Los CDC han confirmado 2.371 casos en este momento. Spartanburg, Carolina del Sur, informa actualmente las cifras más altas, vinculadas a un brote que comenzó en 2025 y técnicamente “terminó” en abril. Pero los brotes no se apagan simplemente como un interruptor de luz. Utah. Virginia. Texas. Pensilvania. Estos estados todavía están atravesando la transmisión activa.
¿Por qué?
Mira los mapas. Mire la demografía. Pero sobre todo, mira los registros de agujas.
Las tasas de vacunación MMR se han desplomado desde la pandemia. Alrededor del 9% de la población estadounidense no está vacunada contra el sarampión, las paperas y la rubéola. El Dr. Frederic Bertley, inmunólogo y presidente del Centro para la Ciencia y la Industria de Ohio, lo expresó sin rodeos: el sarampión es un virus altamente contagioso.

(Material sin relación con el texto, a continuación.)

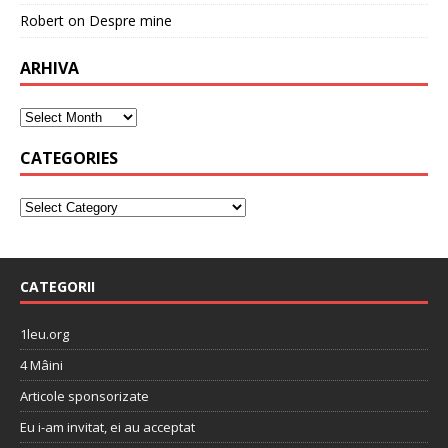
Robert
on
Despre mine
ARHIVA
CATEGORIES
CATEGORII
1leu.org
4 Mâini
Articole sponsorizate
Eu i-am invitat, ei au acceptat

La inmunidad colectiva requiere una cobertura del 94% al 95%. Cuando llegas a donde estamos, el patógeno no espera. Te encuentra.
“El patógeno del sarampión ‘encontrará’ a estas personas expuestas y desprotegidas y se propagará”, dice el Dr. Bertley, quien también fue una figura clave en el lanzamiento de la vacuna en Ohio durante la COVID.
¿Quién se está enfermando?
Esta es la parte que mantiene despiertos a los expertos.
Aproximadamente el 90% de estos casos involucran a personas de 19 años o menos. Bertley señala que el 20% de ellos son niños menores de 5 años. Se trata de poblaciones que no votaron sobre su estado de vacunación. No se inscribieron para esto.
El morbo es espantoso. Mortalidad ocasional también. Pero lo que es asombroso es el daño colateral. Cierre de escuelas. Cuarentenas. Tensión financiera sobre las familias que intentan demostrar que son inmunes. Los sistemas sanitarios se pandean bajo cargas evitables. Todo evitable.
En el año 2000, Estados Unidos eliminó oficialmente el sarampión. Los CDC y la OMS sellaron la victoria. Fuimos líderes en la investigación de vacunas durante dos siglos. Este año, podríamos perder ese título. El estado de eliminación pende de un hilo. ¿Y quién lo está haciendo?
Retórica anti-vacunas, amplificada por Robert F. Kennedy Jr., actual jefe del Departamento de Salud y del HHS. Kennedy minimiza el riesgo. Él promueve el mito de que la efectividad de la triple vírica “disminuye” anualmente.
Seamos claros: no hay evidencia de una eficacia menguante. Si ese mito fuera cierto, los brotes no se parecerían en nada a lo que son. Serían peores. Catastrófico.
¿Qué sucede cuando lo atrapas?
El sarampión no es un resfriado grave.
Comienza con ojos rojos. Tos. Rinorrea. Fiebre alta. Luego viene la erupción roja que se extiende de la cabeza a los pies. Es contagioso. Muy.
Para las personas no vacunadas, es peligroso. 1 de cada 5 hospitalizados si lo contraen. Según la Fundación Nacional de Enfermedades Infecciosas, eso no es una ventaja estadística. Eso es lanzar una moneda al aire con un arma cargada.
Las escuelas se están preparando para reabrir. Se están haciendo las mochilas. El virus ya está circulando.
La elección
Bertley no se anda con rodeos. Está decepcionado. Desanimados por lo lejos que hemos caído.
“Hablar con su médico de atención primaria certificado o con su pediatra es el primer paso”, aconseja. Hacer las cuestiones. Sobre seguridad. Protocolos. Eficacia. Luego vacune a sus hijos contra MMR.
Enfermarse no es una insignia de honor. Un niño por lo demás sano no debería soportar el trauma de una enfermedad grave porque uno de sus padres tomó una decisión consciente y mal informada. El sistema ya está bastante tenso. ¿Realmente necesitamos romperlo aún más con una enfermedad prevenible?
El tiempo corre en el año escolar. Al virus no le importan los calendarios.